- Born: July 31, 1923 Paterson, New Jersey, U.S.
- Died: September 7, 2016 (aged 93) Stanford, California, U.S.
- Education: New York University
- Known for: Geometrical theory of diffraction Keller cone; Keller–Miksis formulation; Einstein–Brillouin–Keller method; Keller–Osserman conditions;
- Awards: Lester R. Ford Award (1976, 1977) Gibbs Lecture (1977) Eringen Medal (1981) John von Neumann Prize (1983) Timoshenko Medal (1984) National Medal of Science (1988) ICM Speaker (1994) Nemmers Prize in Mathematics (1996) Wolf Prize (1997) Ig Nobel Prize (1999, 2012)
- Scientific career
- Fields: Mathematics
- Workplaces: New York University Stanford University
- Thesis: Reflection and transmission of electromagnetic waves by thin curved shells
- Doctoral advisor: Richard Courant
- Doctoral students: Herbert Bishop Keller George C. Papanicolaou Bernard J. Matkowsky L. Mahadevan

= Joseph Keller =

American mathematician (1923–2016)

Joseph Bishop Keller (July 31, 1923 - September 7, 2016) was an American mathematician who specialized in applied mathematics. He was best known for his work on the geometrical theory of diffraction.

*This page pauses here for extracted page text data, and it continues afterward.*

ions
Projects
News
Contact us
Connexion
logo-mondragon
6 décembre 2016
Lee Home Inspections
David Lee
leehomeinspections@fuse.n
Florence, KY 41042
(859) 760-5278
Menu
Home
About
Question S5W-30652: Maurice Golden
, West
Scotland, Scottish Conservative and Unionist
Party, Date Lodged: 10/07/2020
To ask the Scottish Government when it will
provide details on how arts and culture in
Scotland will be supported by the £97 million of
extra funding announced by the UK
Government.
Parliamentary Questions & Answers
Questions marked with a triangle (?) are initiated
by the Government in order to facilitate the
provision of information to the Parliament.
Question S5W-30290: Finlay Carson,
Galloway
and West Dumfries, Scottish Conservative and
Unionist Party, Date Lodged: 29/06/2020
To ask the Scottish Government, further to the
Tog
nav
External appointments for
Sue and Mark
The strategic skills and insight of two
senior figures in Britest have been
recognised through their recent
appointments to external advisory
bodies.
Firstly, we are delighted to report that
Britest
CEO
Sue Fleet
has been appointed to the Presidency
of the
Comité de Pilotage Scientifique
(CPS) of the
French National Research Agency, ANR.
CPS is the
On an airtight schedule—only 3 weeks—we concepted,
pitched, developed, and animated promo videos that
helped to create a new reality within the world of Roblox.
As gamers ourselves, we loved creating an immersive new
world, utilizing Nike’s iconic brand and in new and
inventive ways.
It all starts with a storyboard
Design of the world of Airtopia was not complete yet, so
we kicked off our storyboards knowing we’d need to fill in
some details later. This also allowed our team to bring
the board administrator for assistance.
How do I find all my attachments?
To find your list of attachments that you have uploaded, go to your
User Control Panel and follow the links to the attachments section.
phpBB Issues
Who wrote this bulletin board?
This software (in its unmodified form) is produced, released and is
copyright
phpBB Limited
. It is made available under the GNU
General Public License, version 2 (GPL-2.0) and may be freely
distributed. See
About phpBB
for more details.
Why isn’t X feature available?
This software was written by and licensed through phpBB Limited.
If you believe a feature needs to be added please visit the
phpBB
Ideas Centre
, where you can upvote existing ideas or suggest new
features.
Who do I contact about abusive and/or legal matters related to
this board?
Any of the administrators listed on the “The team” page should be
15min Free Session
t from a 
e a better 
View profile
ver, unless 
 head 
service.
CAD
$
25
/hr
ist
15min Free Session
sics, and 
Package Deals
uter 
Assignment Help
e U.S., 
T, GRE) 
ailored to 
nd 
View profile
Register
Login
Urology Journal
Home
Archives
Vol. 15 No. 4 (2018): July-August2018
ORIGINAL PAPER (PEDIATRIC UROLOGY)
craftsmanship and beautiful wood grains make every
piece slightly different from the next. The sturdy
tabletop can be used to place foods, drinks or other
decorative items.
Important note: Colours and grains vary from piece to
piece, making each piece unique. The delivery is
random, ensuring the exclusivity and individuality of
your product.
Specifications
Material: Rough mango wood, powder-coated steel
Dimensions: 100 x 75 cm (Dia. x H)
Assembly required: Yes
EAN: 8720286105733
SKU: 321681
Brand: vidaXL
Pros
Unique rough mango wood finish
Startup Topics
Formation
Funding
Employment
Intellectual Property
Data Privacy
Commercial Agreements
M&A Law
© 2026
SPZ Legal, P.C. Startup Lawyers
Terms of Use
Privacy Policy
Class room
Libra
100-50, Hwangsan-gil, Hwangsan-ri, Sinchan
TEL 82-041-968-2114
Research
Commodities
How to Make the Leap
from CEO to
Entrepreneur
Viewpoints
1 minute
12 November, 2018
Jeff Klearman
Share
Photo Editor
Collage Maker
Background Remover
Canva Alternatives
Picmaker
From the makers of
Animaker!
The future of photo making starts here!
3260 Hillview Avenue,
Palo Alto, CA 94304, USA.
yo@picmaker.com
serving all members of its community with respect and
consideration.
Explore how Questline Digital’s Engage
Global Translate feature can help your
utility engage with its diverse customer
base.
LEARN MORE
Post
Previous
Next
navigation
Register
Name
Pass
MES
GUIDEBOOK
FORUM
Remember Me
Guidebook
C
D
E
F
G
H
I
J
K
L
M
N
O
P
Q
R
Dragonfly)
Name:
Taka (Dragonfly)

==Early life and education==
Born in Paterson, New Jersey on July 31, 1923, Keller attended Eastside High School, where he was a member of the math team. After earning his undergraduate degree in 1943 at New York University, Keller obtained his PhD in 1948 from NYU under the supervision of Richard Courant. He was a professor of mathematics in the Courant Institute at New York University until 1979. Then he was Professor of Mathematics and Mechanical Engineering at Stanford University until 1993, when he became professor emeritus.

==Research==
Keller worked on the application of mathematics to problems in science and engineering, such as wave propagation. He contributed to the Einstein–Brillouin–Keller method for computing eigenvalues in quantum mechanical systems.

==Awards and honors==
Keller was awarded a Lester R. Ford Award (shared with David W. McLaughlin) in 1976 and (not shared) in 1977. In 1988 he was awarded the U.S. National Medal of Science, and in 1997 he was awarded the Wolf Prize by the Israel-based Wolf Foundation. In 1996, he was awarded the Nemmers Prize in Mathematics. In 1999 he was awarded the Ig Nobel Prize for calculating how to make a teapot spout that does not drip. With Patrick B. Warren, Robin C. Ball and Raymond E. Goldstein, Keller was awarded an Ig Nobel Prize in 2012 for calculating the forces that shape and move ponytail hair.
In 2012 he became a fellow of the American Mathematical Society.

==Personal life==
Keller's second wife, Alice S. Whittemore, started her career as a pure mathematician but shifted her interests to epidemiology and biostatistics.
Keller had a brother who was also a mathematician, Herbert B. Keller, who studied numerical analysis, scientific computing, bifurcation theory, path following and homotopy methods, and computational fluid dynamics; Keller was the co-advisor of his brother Herbert's PhD thesis. Herbert Keller was a professor at Caltech. Both brothers contributed to the fields of electromagnetics and fluid dynamics. Joseph Keller died in Stanford, California on September 7, 2016, from a recurrence of kidney cancer first diagnosed in 2003.

==Selected publications==
- J.B. Keller. On solutions of Δu=f(u). Comm. Pure Appl. Math. 10 (1957), 503–510.
- Edward W. Larsen and Joseph B. Keller. Asymptotic solution of neutron transport problems for small mean free paths. J. Mathematical Phys. 15 (1974), 75–81.
- Joseph B. Keller and Dan Givoli. Exact nonreflecting boundary conditions. J. Comput. Phys. 82 (1989), no. 1, 172–192.
- Jacob Rubinstein, Peter Sternberg, and Joseph B. Keller. Fast reaction, slow diffusion, and curve shortening. SIAM J. Appl. Math. 49 (1989), no. 1, 116–133.
- Marcus J. Grote and Joseph B. Keller. On nonreflecting boundary conditions. J. Comput. Phys. 122 (1995), no. 2, 231–243.
- Leonid Ryzhik, George Papanicolaou, and Joseph B. Keller. Transport equations for elastic and other waves in random media. Wave Motion 24 (1996), no. 4, 327–370.